Indonesia dan Filipina sepakati perluasan kerja sama militer

TNI dan Angkatan Bersenjata Filipina mempererat kemitraan strategis melalui kesepakatan latihan bersama, pertukaran intelijen, hingga kolaborasi logistik militer guna menjaga stabilitas di Laut Sulu dan Laut Sulawesi.

By
Jenderal Agus dan Jenderal Brawner gelar Philindo ke-5 di Jakarta, Rabu (4/8/2026). Foto: X/Puspen_TNI

Tentara Nasional Indonesia (TNI) dan Angkatan Bersenjata Filipina (Armed Forces of the Philippines/AFP) resmi menyepakati penguatan kerja sama militer dalam pertemuan tingkat tinggi di Jakarta. Langkah ini diambil sebagai respons atas dinamika keamanan regional yang kian kompleks di kawasan Asia Tenggara.

Kesepakatan tersebut dicapai dalam pertemuan 5th Philippine-Indonesia Military Cooperation Meeting yang berlangsung pada Rabu (8/4). Kedua negara tetangga ini sepakat bahwa kolaborasi yang lebih erat menjadi kunci dalam menghadapi tantangan keamanan bersama.

Kepala Pusat Penerangan (Kapuspen) TNI, Mayjen TNI Aulia Dwi Nasrullah, menyatakan pada Jumat (10/4) bahwa pembahasan mencakup berbagai sektor krusial, mulai dari intensitas latihan militer gabungan, pertukaran personel untuk pendidikan militer, hingga pembagian pengetahuan terkait teknologi pertahanan terkini.

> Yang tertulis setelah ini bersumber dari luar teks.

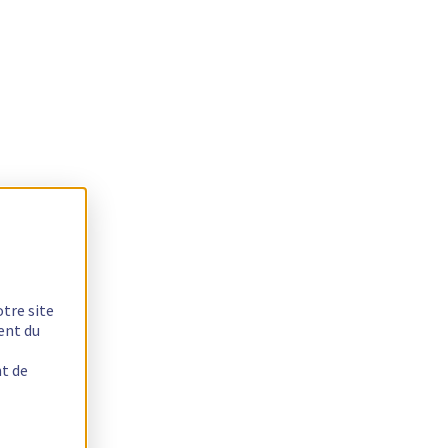
otre site
ent du
nt de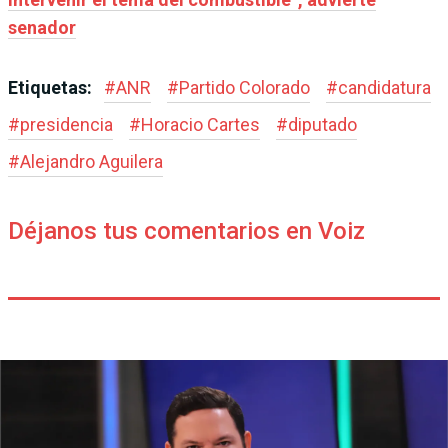
senador
Etiquetas:
#
ANR
#
Partido Colorado
#
candidatura
#
presidencia
#
Horacio Cartes
#
diputado
#
Alejandro Aguilera
Déjanos tus comentarios en Voiz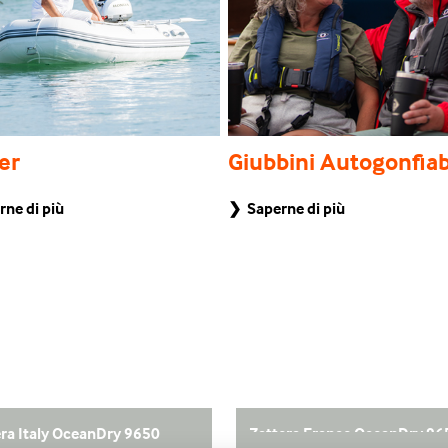
er
Giubbini Autogonfiab
ne di più
❯ Saperne di più
era Italy OceanDry 9650
Zattera France OceanDry 96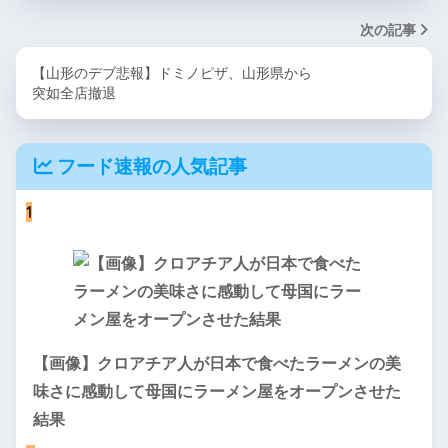
次の記事
【山形のデブ悲報】ドミノピザ、山形県から
突如全店撤退
フード速報の人気記事
1
【画像】クロアチア人が日本で食べたラーメンの美
味さに感動して母国にラーメン屋をオープンさせた
結果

"Melalui kerja sama yang erat, Indonesia dan Filipina diharapkan dapat lebih baik dalam menjawab tantangan regional serta mempromosikan kawasan yang damai, aman, dan makmur," ujar Mayjen Aulia. Ia juga menekankan pentingnya implementasi kemitraan ini secara efektif dan berkelanjutan.

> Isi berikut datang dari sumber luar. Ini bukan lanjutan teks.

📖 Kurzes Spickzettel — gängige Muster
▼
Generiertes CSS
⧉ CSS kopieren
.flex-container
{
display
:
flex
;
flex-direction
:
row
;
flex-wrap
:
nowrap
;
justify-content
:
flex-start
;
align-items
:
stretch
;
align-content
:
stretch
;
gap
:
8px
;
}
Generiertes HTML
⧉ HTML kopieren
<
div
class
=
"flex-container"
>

Fokus pada logistik dan patroli terkoordinasi

Di sisi lain, Panglima Angkatan Bersenjata Filipina, Jenderal Romeo Brawner Jr., mengungkapkan ketertarikannya untuk memperluas cakupan kerja sama ke sektor logistik militer. Menurut laporan kantor berita Philippine News Agency, Manila memandang Jakarta sebagai mitra strategis dalam memperkuat rantai pasok pertahanan.

"Kami ingin mengeksplorasi kemungkinan bagi kedua negara untuk berkoordinasi dan berkolaborasi dalam logistik militer," ungkap Jenderal Brawner dalam keterangannya di Quezon City, Jumat.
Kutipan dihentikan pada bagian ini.